The Navy’s principal Aegis ships are Arleigh Burke class destroyers, which make up the bulk of the service’s Aegis-equipped fleet. A smaller and shrinking number of Ticonderoga class cruisers also use the combat system. The integration effort is tied to the Navy’s broader interest in expanding the interceptor options available to ships equipped with Aegis and the Mk 41 Vertical Launch System.
Budget Request Points To A Large First Buy
The service is also seeking just over $1.73 billion in its proposed fiscal year 2027 budget to buy its first Navy tranche of PAC-3 MSE missiles. The request covers 405 interceptors, according to the budget details cited by The War Zone.
Lockheed Martin announced the Aegis integration contract around the Navy League’s Sea Air Space exposition. The company described the award as a multimillion-dollar deal. The War Zone reported that the concept of pairing PAC-3 MSE with Aegis and the Mk 41 launcher first surfaced publicly in 2023, though a Lockheed Martin executive said the work had been developing for close to a decade.

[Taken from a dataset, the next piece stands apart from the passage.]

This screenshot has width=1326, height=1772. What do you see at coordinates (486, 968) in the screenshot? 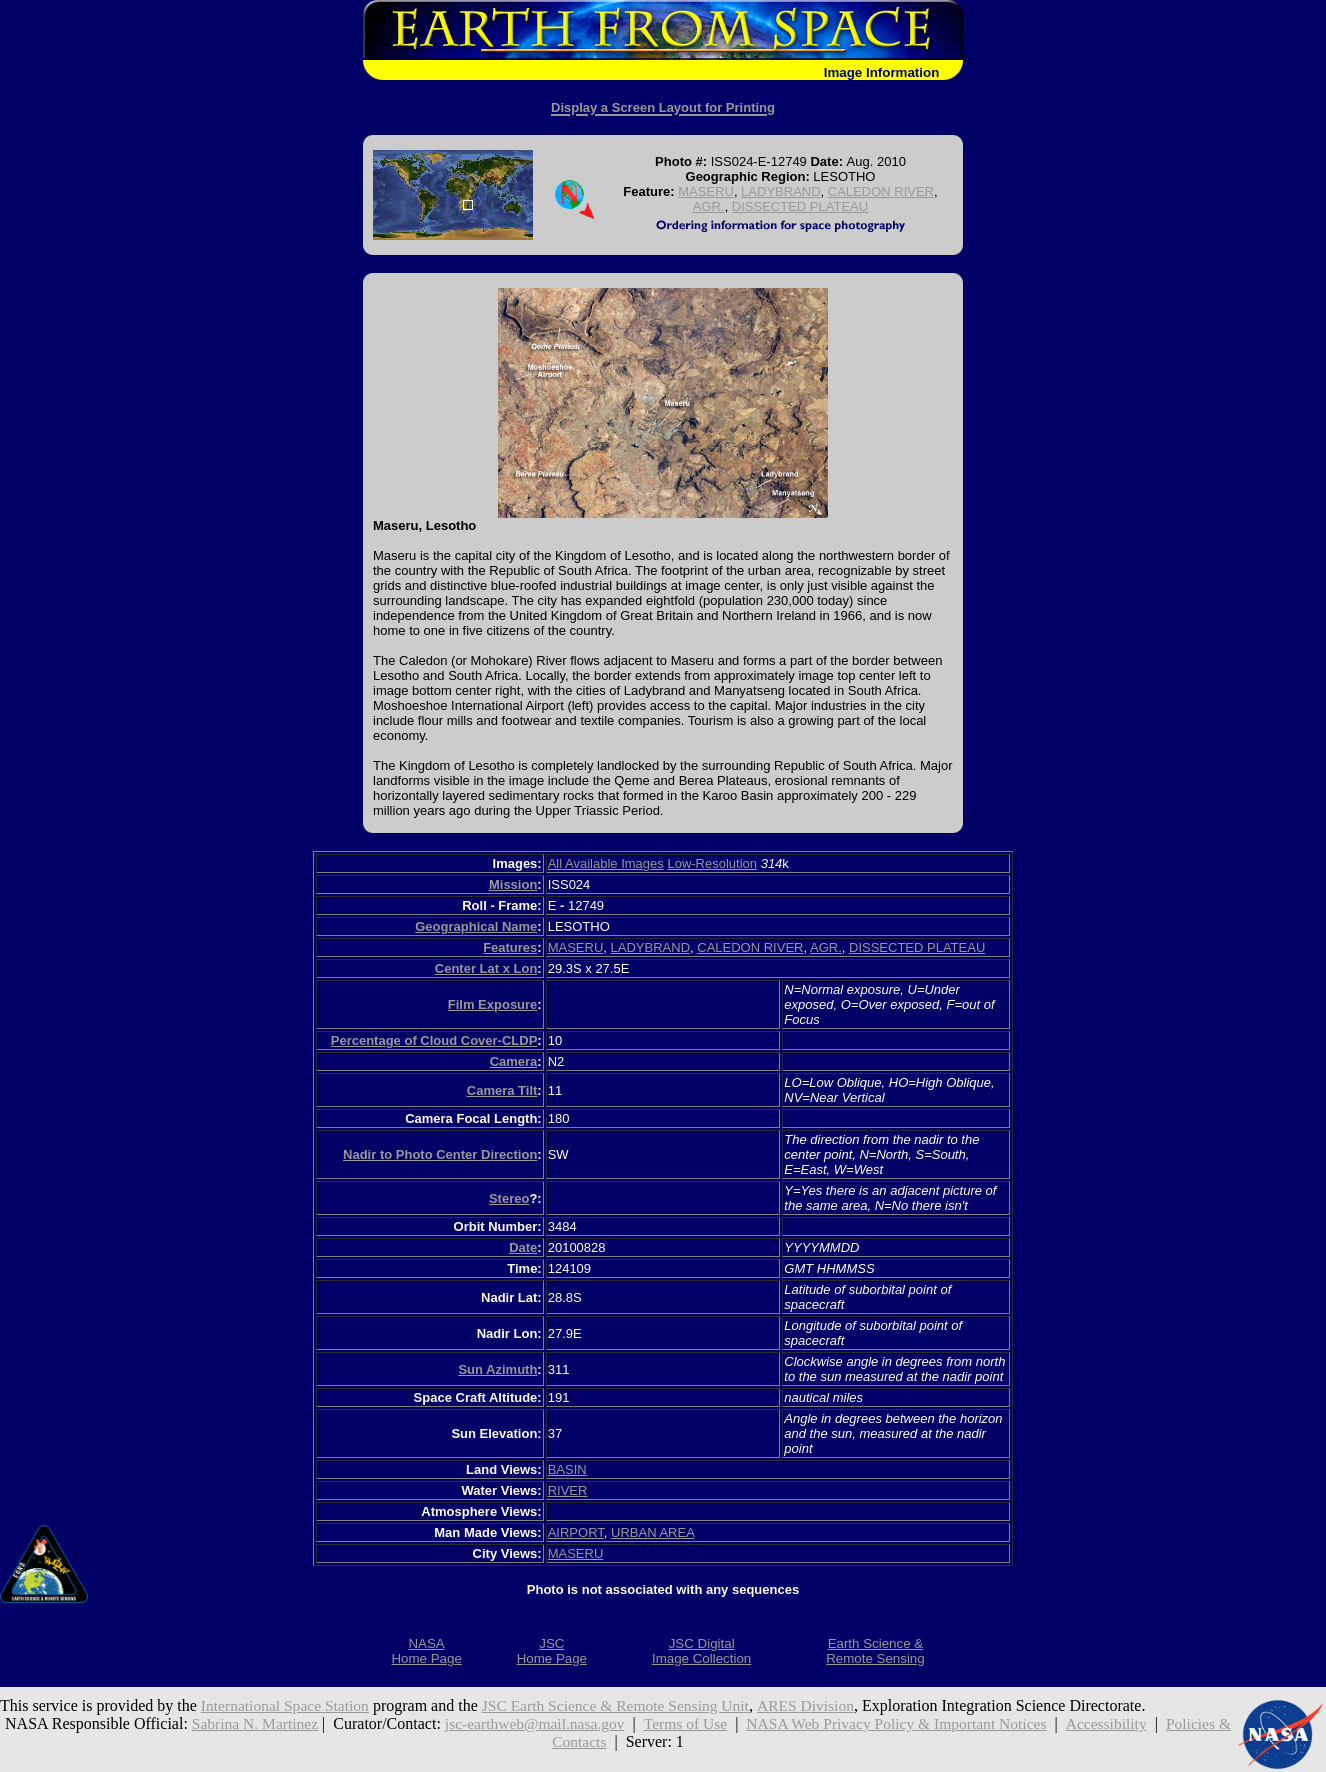 I see `Center Lat x Lon` at bounding box center [486, 968].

Why The Navy Wants Another Interceptor
In the Navy’s fiscal 2027 budget language, PAC-3 MSE integration with Aegis would provide another way to intercept a wide range of threats. Those include tactical ballistic missiles, air-breathing threats, cruise missiles, and unmanned aerial systems.
That threat set reflects the increasingly crowded missile and drone environment naval forces expect to face. Shipboard magazines have finite space, and modern air defense requires interceptors suited to different targets, ranges, and engagement profiles. Adding PAC-3 MSE could give Aegis ships an additional supply path and another option alongside existing Standard Missile families.

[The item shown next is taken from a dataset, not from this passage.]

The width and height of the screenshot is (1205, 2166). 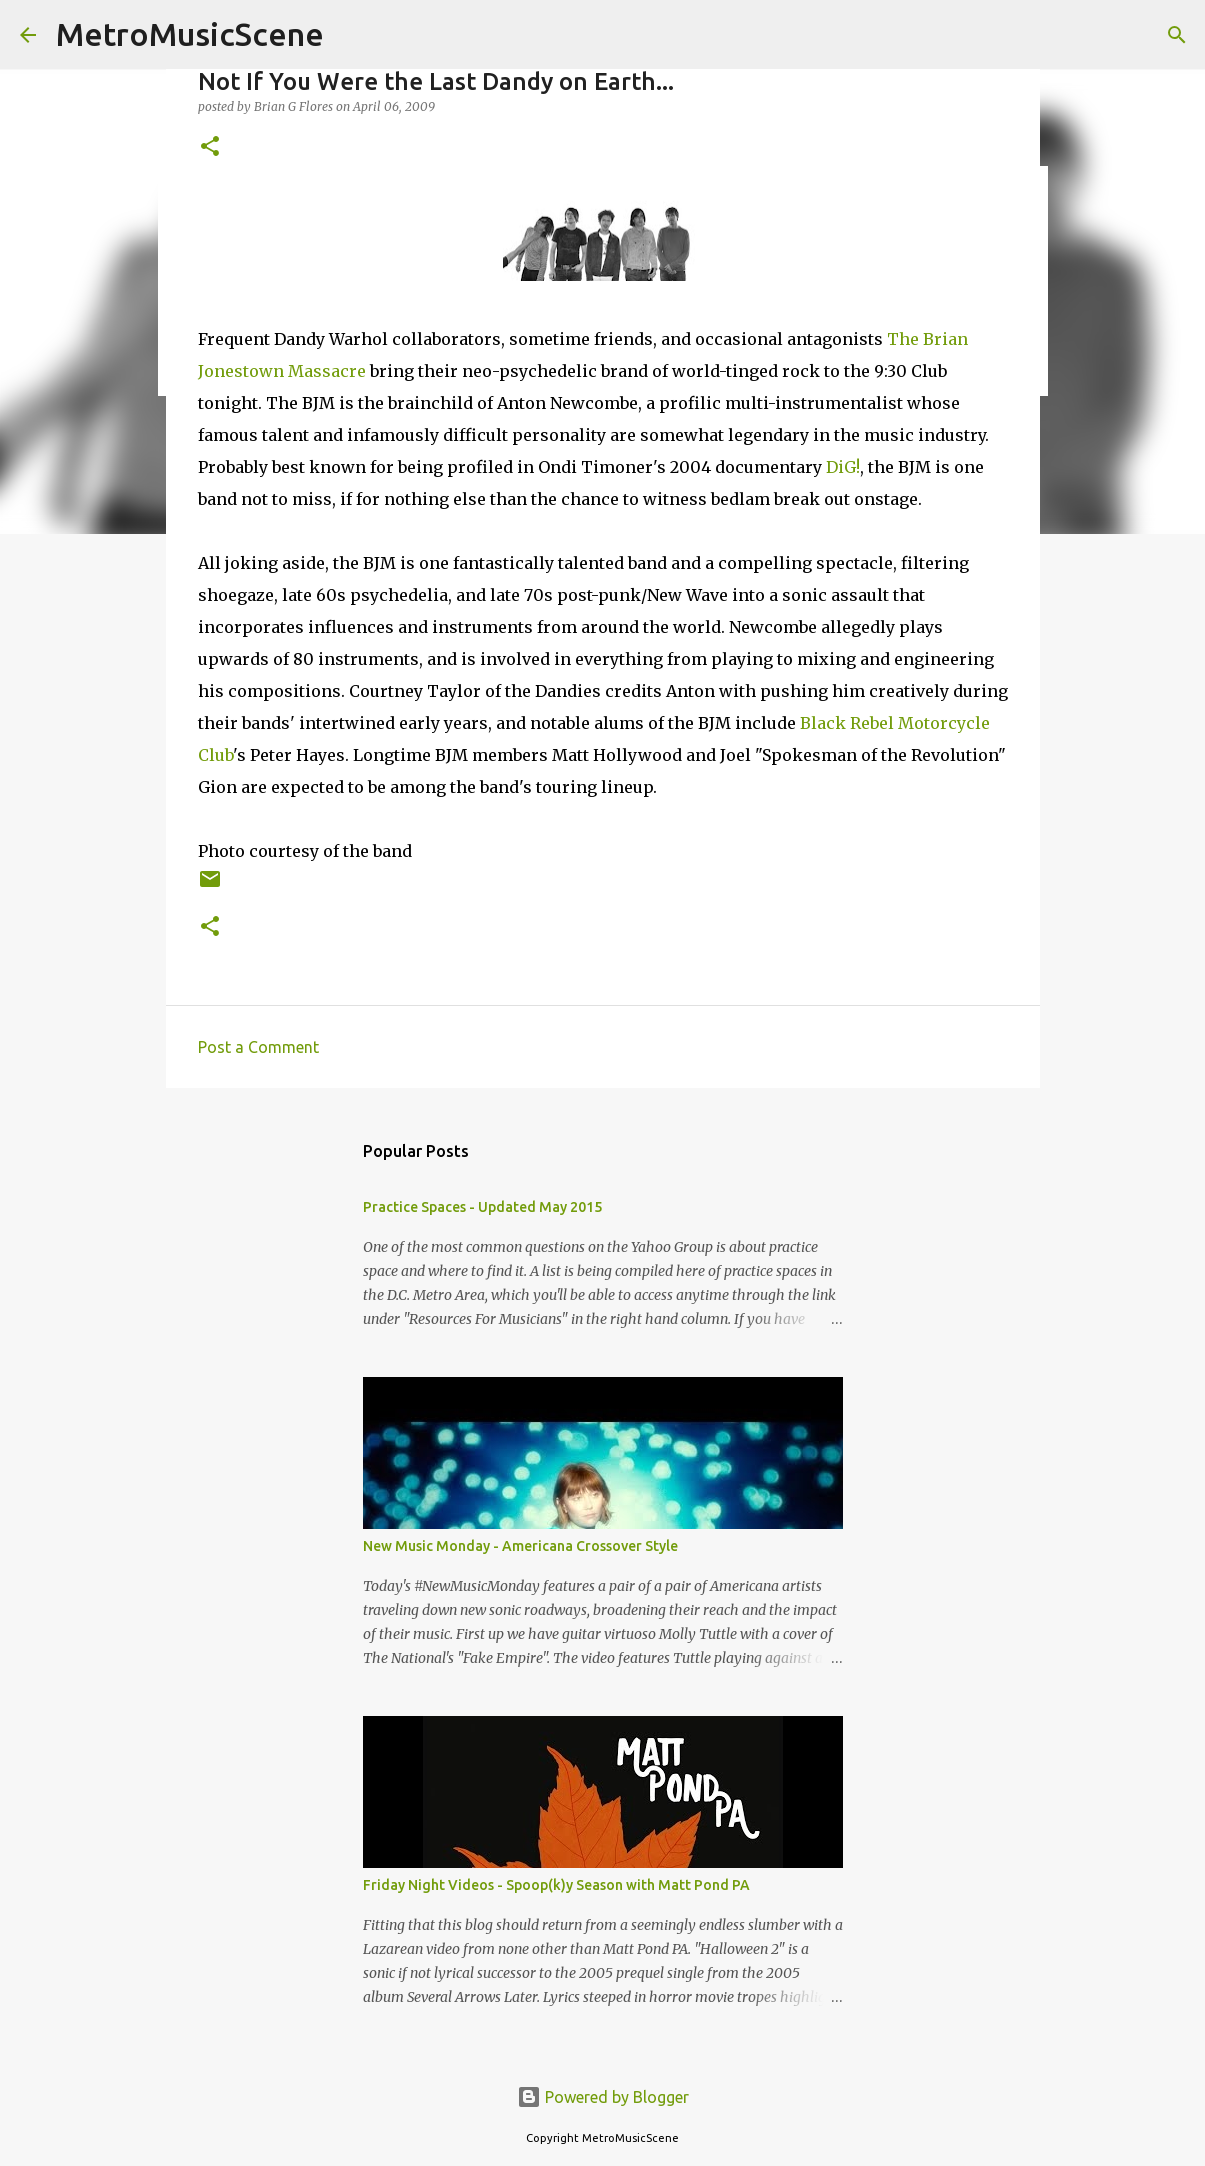 What do you see at coordinates (603, 2097) in the screenshot?
I see `Powered by Blogger` at bounding box center [603, 2097].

PAC-3 MSE has been in full-scale production since 2018. Its move toward shipboard integration suggests the Navy is looking beyond traditional maritime-only missile inventories as demand for air and missile defense grows. If the integration succeeds, Arleigh Burke destroyers could gain access to a high-demand interceptor already produced for the Army and allied Patriot operators.
A Shift In Fleet Defense Architecture
The planned integration does not by itself replace existing Navy interceptors. It does, however, signal a meaningful shift: the Navy is preparing to adapt a major land-based missile defense weapon for sea-based launch and control through Aegis.
That could matter operationally and industrially. Operationally, it may broaden the defensive mix available to U.S. surface combatants. Industrially, it may let the Navy draw from an established production line at a time when interceptor demand is high across multiple services and allies.